Ans. Given : Two triangles ABC and DEF, such that
AB = DE and AB || DE
Also, BC = EF and BC || EF
Proof: (i) In a quadrilateral ABED,
AB = DE and AB II DE
i.e., one pair of opposite sides are equal and parallel.
∴ ABED is a parallelogram. Proved.
or, AD = BE and AD || BE. …(i)
(ii) In quadrilateral BCFE,
BC = EF and BC || EF
i.e., one pair of opposite sides are equal and parallel.
∴ BCFE is a parallelogram. Proved.
or, CF = BE and CF || BE. ….(ii)
(iii) From equations (i) and (ii), we get
AD= CF and AD || CF
or, ACFD is a parallelogram.
or, AC = DF and AC || DF
(iv) In ΔABC and ΔDEF,
AB = DE (Given)
BC = EF (Given)
and AC = DF (Proved above in part (iii))
So by SSS rule ΔABC ≅ ΔDEF. Hence Proved
Question. Show that the bisectors of angles of a parallelogram enclose a rectangle.
OR
Show that the bisectors of angles of a parallelogram form a rectangle.
Ans. Let ABCD is a parallelogram.
AN, BN, CL and DL are bisectors of ∠A, ∠B, ∠C, ∠D respectively
∴ AB || DC [ABCD is a parallelogram]
and AD is transversal.
∴ ∠BAD + ∠ADC = 180° [co-interior angles]
⇒ 1/2 ∠BAD + 1/2 ∠ADC = 1/2 ×180°
⇒ ∠DAO + ∠ADO = 90° …(i) [AN and DL are bisectors of ∠A and ∠D]
Now, In ΔADO,
∠DAO + ∠ADO + ∠AOD = 180° [angle sum property of triangle]
⇒ ∠AOD = 90° [from (i)]
Lines AN and DL intersect
∴ ∠LON = ∠AOD = 90°
Similarly, ∠OLN = ∠LMN
= ∠MNO = 90°
∴ Both pairs of opposite angle of LMNO are equal.
∴ LMNO is a parallelogram
∴ LMNO is a parallelogram in which one angle is 90°.
∴ LMNO is a rectangle. Hence Proved.
Question. Prove that the diagonals of a square are equal and perpendicular to each other.
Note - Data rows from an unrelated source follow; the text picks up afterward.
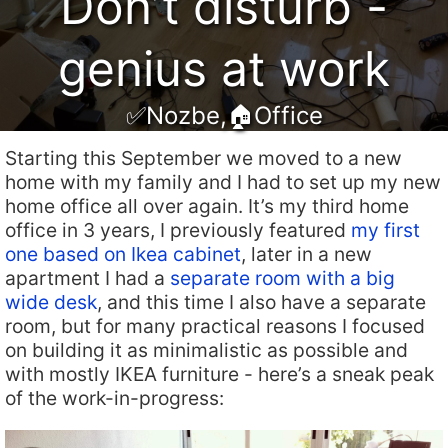
Don’t disturb -
genius at work
✅Nozbe
,
🏠Office
Starting this September we moved to a new
home with my family and I had to set up my new
home office all over again. It’s my third home
office in 3 years, I previously featured
my first
one based on Ikea cabinet
, later in a new
apartment I had a
separate room with a big
wide desk
, and this time I also have a separate
room, but for many practical reasons I focused
on building it as minimalistic as possible and
with mostly IKEA furniture - here’s a sneak peak
of the work-in-progress:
Ans. Given a square ABCD in which diagonal AC and BD intersects at O.
To Prove :
AC = BD and AC ⊥ BD
Proof : In ΔADB and ΔBCA,
AD = BC (Sides of a square)
∠BAD = ∠ABC (90° each)
AB = BA (Common)
∴ ΔADB ≅ ΔBCA (SAS)
Therefore, AC = BD (c.p.c.t.)
In ΔAOB and ΔAOD,
OB = OD,
AB = AD,
AO = AO
∴ ΔAOB ≅ ΔAOD (By SSS)
∠AOB = ∠AOD (c.p.c.t.)
Since, ∠AOB + ∠AOD = 180° (Linear pair)
∴ ∠AOB = ∠AOD = 90°
AO ⊥ BD, AC ⊥ BD
Hence, AC = BD and AC ⊥ BD. Hence Proved.